• **Excerpts from a dataset**
--- START ---

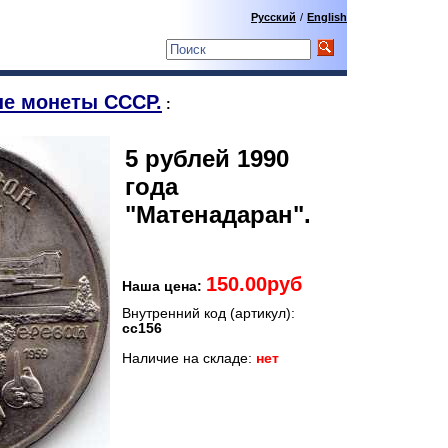
Русский
/
English
е монеты СССР.
:
5 рублей 1990
года
"Матенадаран".
150.00руб
Наша цена:
Внутренний код (артикул):
сс156
Наличие на складе:
нет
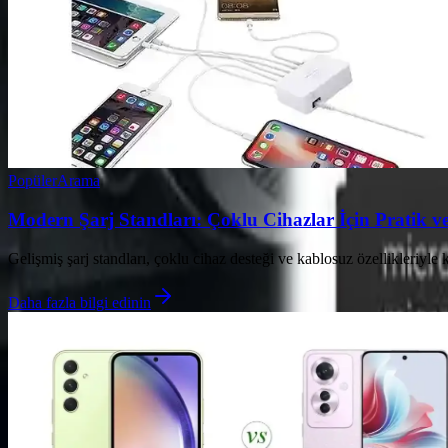
Popüler
Arama
Modern Şarj Standları: Çoklu Cihazlar İçin Pratik ve
Gelişmiş şarj standları, çoklu cihaz desteği ve kablosuz özellikleriyle k
Daha fazla bilgi edinin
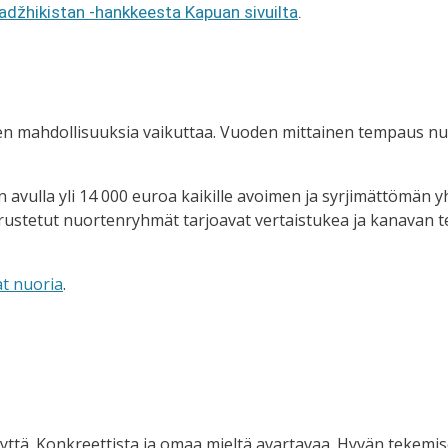
džhikistan -hankkeesta Kapuan sivuilta
.
en mahdollisuuksia vaikuttaa. Vuoden mittainen tempaus nu
avulla yli 14 000 euroa kaikille avoimen ja syrjimättömän 
ustetut nuortenryhmät tarjoavat vertaistukea ja kanavan t
t nuoria
.
yttä. Konkreettista ja omaa mieltä avartavaa. Hyvän tekemi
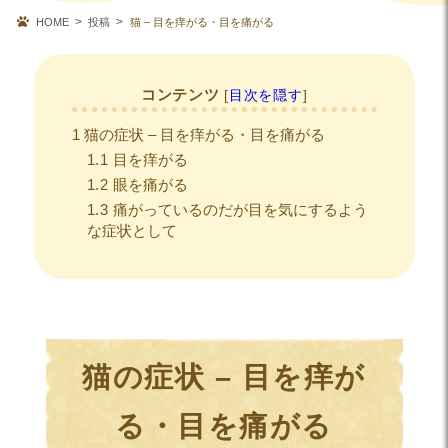
HOME
投稿
猫 – 目を痒がる・目を痛がる
コンテンツ
[
目次を隠す
]
1
猫の症状 – 目を痒がる・目を痛がる
1.1
目を痒がる
1.2
眼を痛がる
1.3
痛がっているのだが目を気にするよう
な症状として
猫の症状 – 目を痒が
る・目を痛がる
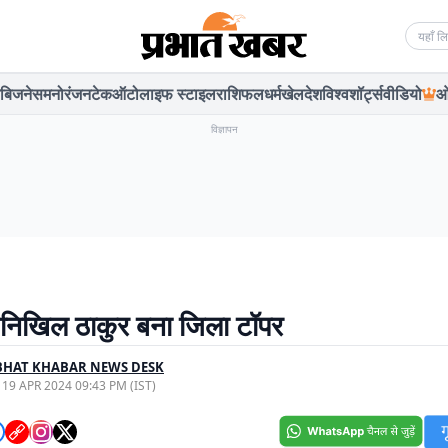
Searc
बिजनेस
मनोरंजन
टेक
ऑटो
लाइफ स्टाइल
राशिफल
धर्म
खेल
देश
विश्व
शॉर्ट्स
वीडियो
ओ
विज्ञापन
ें निखिल ठाकुर बना जिला टॉपर
BHAT KHABAR NEWS DESK
, 19 APR 2024 09:43 PM (IST)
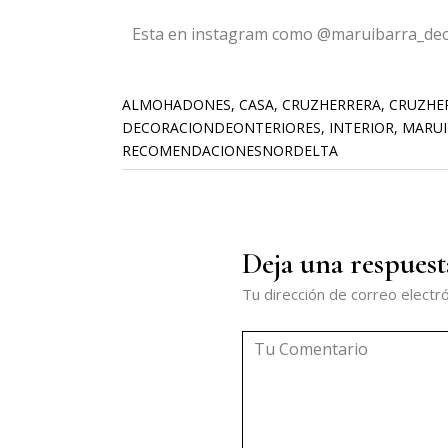
Esta en instagram como @maruibarra_de
ALMOHADONES
,
CASA
,
CRUZHERRERA
,
CRUZHE
DECORACIONDEONTERIORES
,
INTERIOR
,
MARUI
RECOMENDACIONESNORDELTA
Deja una respuest
Tu dirección de correo electró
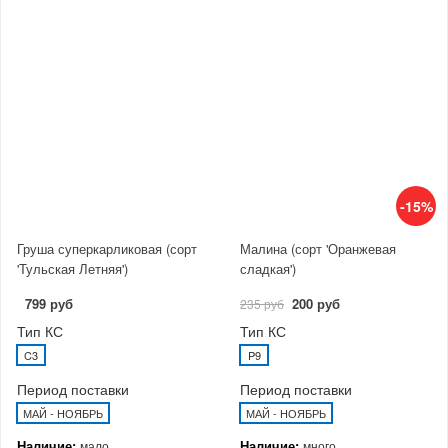
-15%
Груша суперкарликовая (сорт
Малина (сорт 'Оранжевая
'Тульская Летняя')
сладкая')
799 руб
200 руб
235 руб
Тип КС
Тип КС
C3
P9
Период поставки
Период поставки
МАЙ - НОЯБРЬ
МАЙ - НОЯБРЬ
Наличие:
Наличие:
мало
много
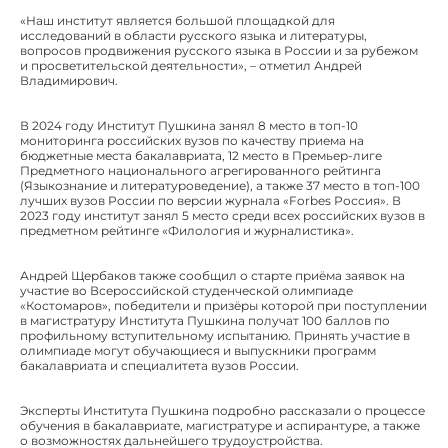
«Наш институт является большой площадкой для
исследований в области русского языка и литературы,
вопросов продвижения русского языка в России и за рубежом
и просветительской деятельности», – отметил Андрей
Владимирович.
В 2024 году Институт Пушкина занял 8 место в топ-10
мониторинга российских вузов по качеству приема на
бюджетные места бакалавриата, 12 место в Премьер-лиге
Предметного национального агрегированного рейтинга
(Языкознание и литературоведение), а также 37 место в топ-100
лучших вузов России по версии журнала «Forbes Россия». В
2023 году институт занял 5 место среди всех российских вузов в
предметном рейтинге «Филология и журналистика».
Андрей Щербаков также сообщил о старте приёма заявок на
участие во Всероссийской студенческой олимпиаде
«Костомаров», победители и призёры которой при поступлении
в магистратуру Института Пушкина получат 100 баллов по
профильному вступительному испытанию. Принять участие в
олимпиаде могут обучающиеся и выпускники программ
бакалавриата и специалитета вузов России.
Эксперты Института Пушкина подробно рассказали о процессе
обучения в бакалавриате, магистратуре и аспирантуре, а также
о возможностях дальнейшего трудоустройства.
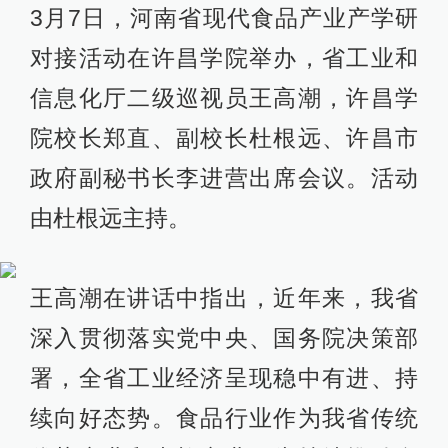
3月7日，河南省现代食品产业产学研
对接活动在许昌学院举办，省工业和
信息化厅二级巡视员王高潮，许昌学
院校长郑直、副校长杜根远、许昌市
政府副秘书长李进营出席会议。活动
由杜根远主持。
王高潮在讲话中指出，近年来，我省
深入贯彻落实党中央、国务院决策部
署，全省工业经济呈现稳中有进、持
续向好态势。食品行业作为我省传统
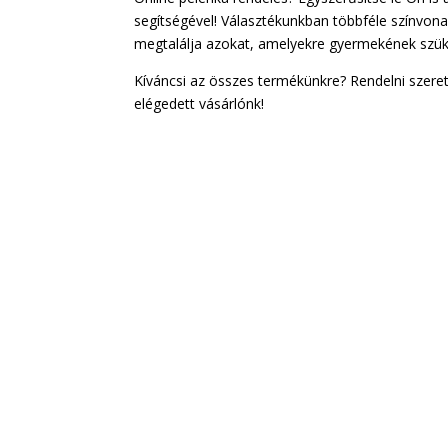
segítségével! Választékunkban többféle színvona
megtalálja azokat, amelyekre gyermekének szük
Kíváncsi az összes termékünkre? Rendelni szer
elégedett vásárlónk!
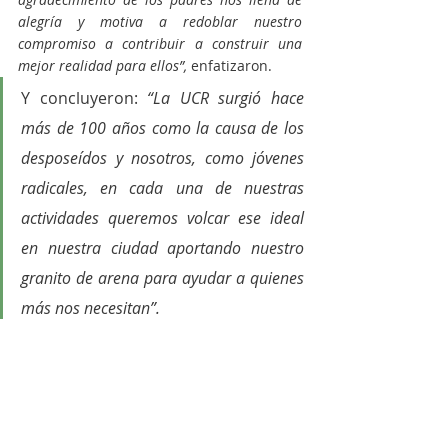
alegría y motiva a redoblar nuestro 
compromiso a contribuir a construir una 
mejor realidad para ellos”, 
enfatizaron.
Y concluyeron:
 “La UCR surgió hace 
más de 100 años como la causa de los 
desposeídos y nosotros, como jóvenes 
radicales, en cada una de nuestras 
actividades queremos volcar ese ideal 
en nuestra ciudad aportando nuestro 
granito de arena para ayudar a quienes 
más nos necesitan”.
Juventud Radical Campana
Política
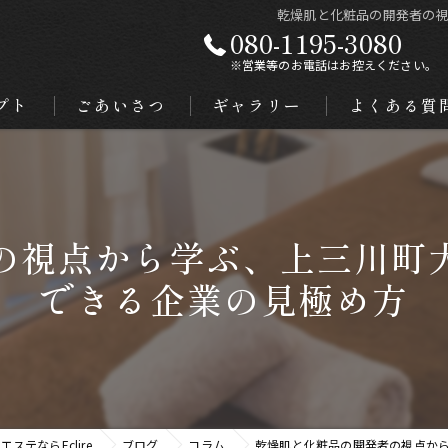
乾燥肌と化粧品の開発者の
080-1195-3080
※営業等のお電話はお控えください。
プト
ごあいさつ
ギャラリー
よくある質
の視点から学ぶ、上三川町
できる企業の見極め方
ステならEclire
ブログ
コラム
乾燥肌と化粧品の開発者の視点か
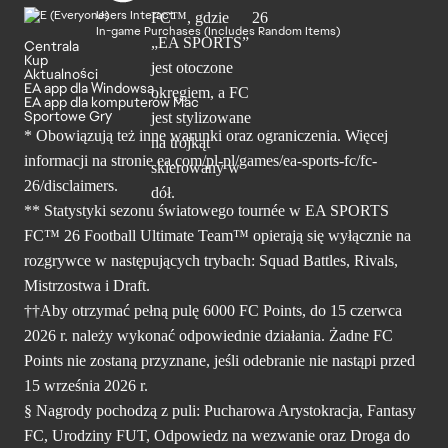
Users Interact
In-game Purchases (Includes Random Items)
Centrala
Kup
Aktualności
EA app dla Windowsa
EA app dla komputerów Mac
Sportowe Gry
* Obowiązują też inne warunki oraz ograniczenia. Więcej
informacji na stronie ea.com/pl-pl/games/ea-sports-fc/fc-
26/disclaimers.
** Statystyki sezonu światowego tournée w EA SPORTS
FC™ 26 Football Ultimate Team™ opierają się wyłącznie na
rozgrywce w następujących trybach: Squad Battles, Rivals,
Mistrzostwa i Draft.
††Aby otrzymać pełną pulę 6000 FC Points, do 15 czerwca
2026 r. należy wykonać odpowiednie działania. Żadne FC
Points nie zostaną przyznane, jeśli odebranie nie nastąpi przed
15 września 2026 r.
§ Nagrody pochodzą z puli: Pucharowa Arystokracja, Fantasy
FC, Urodziny FUT, Odpowiedz na wezwanie oraz Droga do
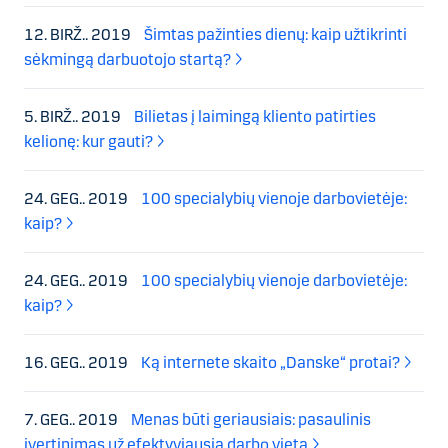
12. BIRŽ.. 2019
Šimtas pažinties dienų: kaip užtikrinti
sėkmingą darbuotojo startą?
5. BIRŽ.. 2019
Bilietas į laimingą kliento patirties
kelionę: kur gauti?
24. GEG.. 2019
100 specialybių vienoje darbovietėje:
kaip?
24. GEG.. 2019
100 specialybių vienoje darbovietėje:
kaip?
16. GEG.. 2019
Ką internete skaito „Danske“ protai?
7. GEG.. 2019
Menas būti geriausiais: pasaulinis
įvertinimas už efektyviausią darbo vietą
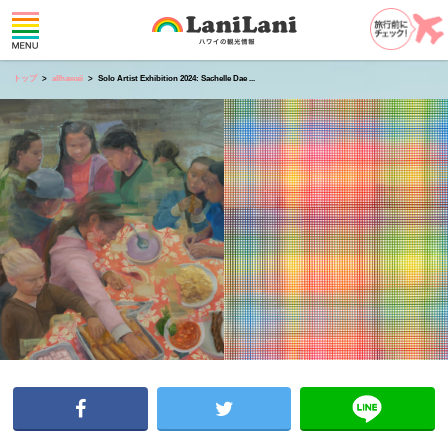
トップ
allhawaii
Solo Artist Exhibition 2024: Sachelle Dae ...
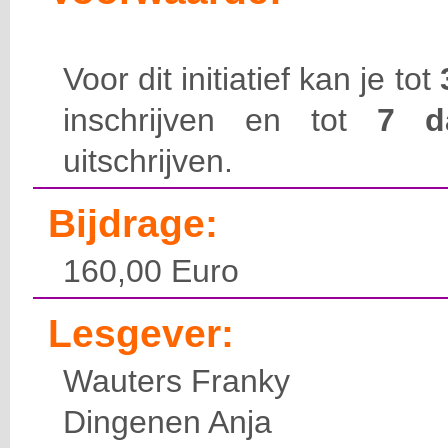
Voor dit initiatief kan je tot
inschrijven en tot
7 
uitschrijven.
Bijdrage:
160,00 Euro
Lesgever:
Wauters Franky
Dingenen Anja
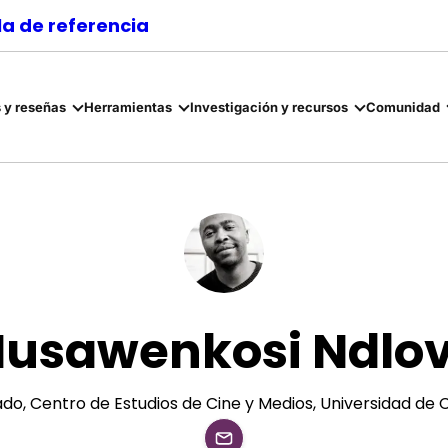
a de referencia
 y reseñas
Herramientas
Investigación y recursos
Comunidad
usawenkosi Ndlo
do, Centro de Estudios de Cine y Medios, Universidad de 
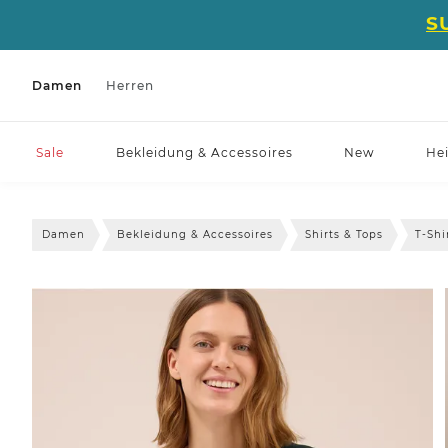
S
Damen
Herren
Sale
Bekleidung & Accessoires
New
He
Damen
Bekleidung & Accessoires
Shirts & Tops
T-Shi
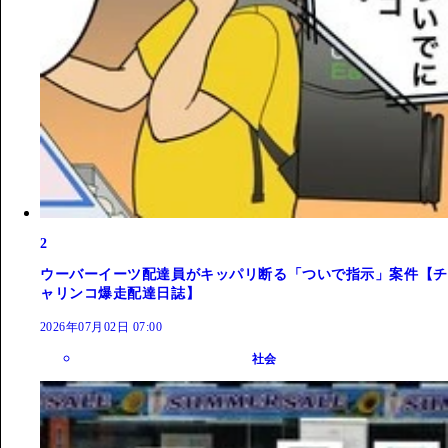
2
ウーバーイーツ配達員がキッパリ断る「ついで指示」案件【チ
ャリンコ爆走配達日誌】
2026年07月02日 07:00
社会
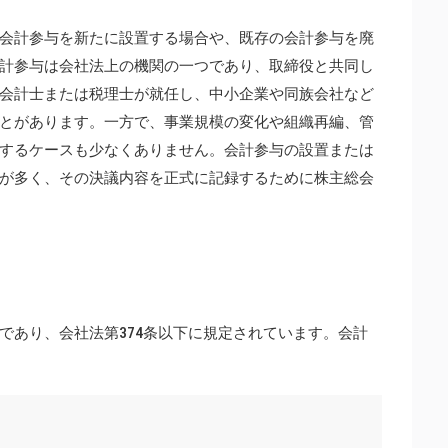
会計参与を新たに設置する場合や、既存の会計参与を廃
計参与は会社法上の機関の一つであり、取締役と共同し
会計士または税理士が就任し、中小企業や同族会社など
とがあります。一方で、事業規模の変化や組織再編、管
するケースも少なくありません。会計参与の設置または
が多く、その決議内容を正式に記録するために株主総会
であり、会社法第374条以下に規定されています。会計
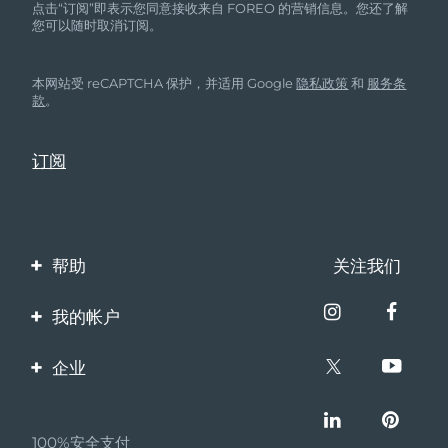
点击“订阅”即表示您同意接收来自 FOREO 的营销信息。您还了解
您可以随时取消订阅。
本网站受 reCAPTCHA 保护，并适用 Google
隐私政策
和
服务条
款
。
帮助
关注我们
联系我们
我的帐户
订单与运输
产品注册
企业
保修与退换货
客服支持
关于FOREO
常见问题
100%安全支付
伙伴计划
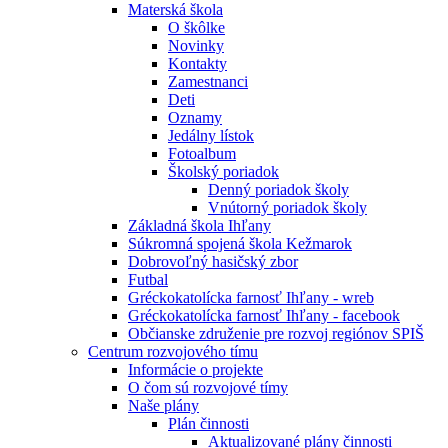
Materská škola
O škôlke
Novinky
Kontakty
Zamestnanci
Deti
Oznamy
Jedálny lístok
Fotoalbum
Školský poriadok
Denný poriadok školy
Vnútorný poriadok školy
Základná škola Ihľany
Súkromná spojená škola Kežmarok
Dobrovoľný hasičský zbor
Futbal
Gréckokatolícka farnosť Ihľany - wreb
Gréckokatolícka farnosť Ihľany - facebook
Občianske združenie pre rozvoj regiónov SPIŠ
Centrum rozvojového tímu
Informácie o projekte
O čom sú rozvojové tímy
Naše plány
Plán činnosti
Aktualizované plány činnosti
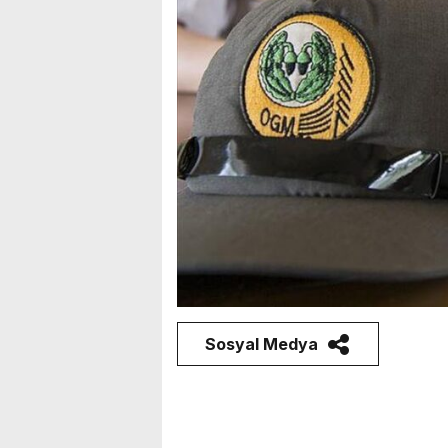
Sosyal Medya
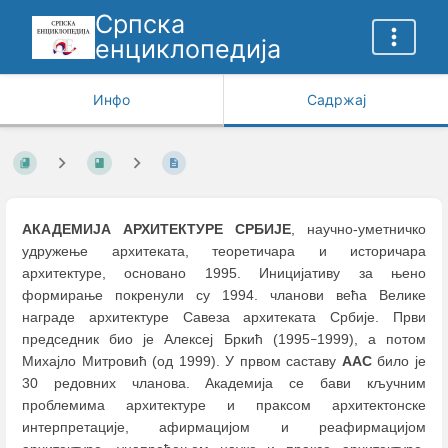
Српска
енциклопедија
Инфо
Садржај
АКАДЕМИЈА АРХИТЕКТУРЕ СРБИЈЕ
, научно-уметничко
удружење архитеката, теоретичара и историчара
архитектуре, основано 1995. Иницијативу за њено
формирање покренули су 1994. чланови већа Велике
награде архитектуре Савеза архитеката Србије. Први
председник био је Алексеј Бркић (1995
1999), а потом
–
Михајло Митровић (од 1999). У првом саставу
ААС
било је
30 редовних чланова. Академија се бави кључним
проблемима архитектуре и праксом архитектонске
интерпретације, афирмацијом и реафирмацијом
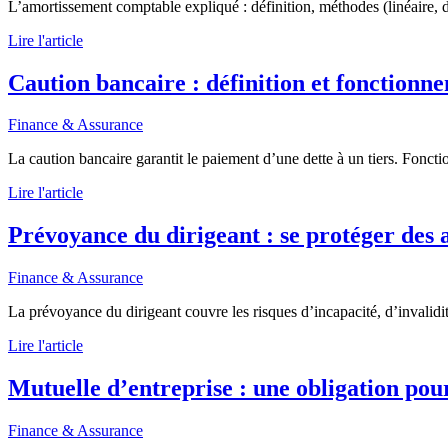
L’amortissement comptable expliqué : définition, méthodes (linéaire, dég
Lire l'article
Caution bancaire : définition et fonctionn
Finance & Assurance
La caution bancaire garantit le paiement d’une dette à un tiers. Foncti
Lire l'article
Prévoyance du dirigeant : se protéger des 
Finance & Assurance
La prévoyance du dirigeant couvre les risques d’incapacité, d’invalidi
Lire l'article
Mutuelle d’entreprise : une obligation po
Finance & Assurance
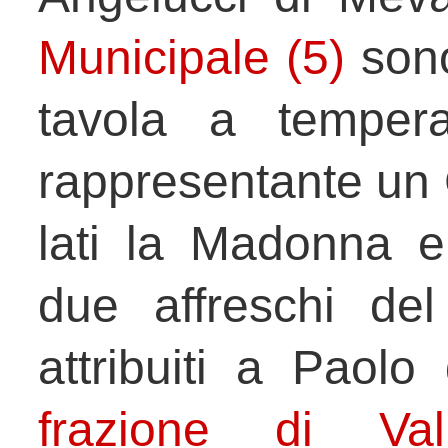
Municipale (5)
son
tavola a temper
rappresentante un 
lati la Madonna e
due affreschi del
attribuiti a Paolo
frazione di Val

--- END ---

Reproduce the records exactly, starting with their first line and ending with the line that contains "Gelişmiş şarj standları, çoklu", though pictures should be dropped.

• **THE ANSWER**
Русский
/
English
е монеты СССР.
:
5 рублей 1990
года
"Матенадаран".
150.00руб
Наша цена:
Внутренний код (артикул):
сс156
Наличие на складе:
нет
Popüler
Arama
Modern Şarj Standları: Çoklu Cihazlar İçin Pratik ve
Gelişmiş şarj standları, çoklu cihaz desteği ve kablosuz özellikleriyle k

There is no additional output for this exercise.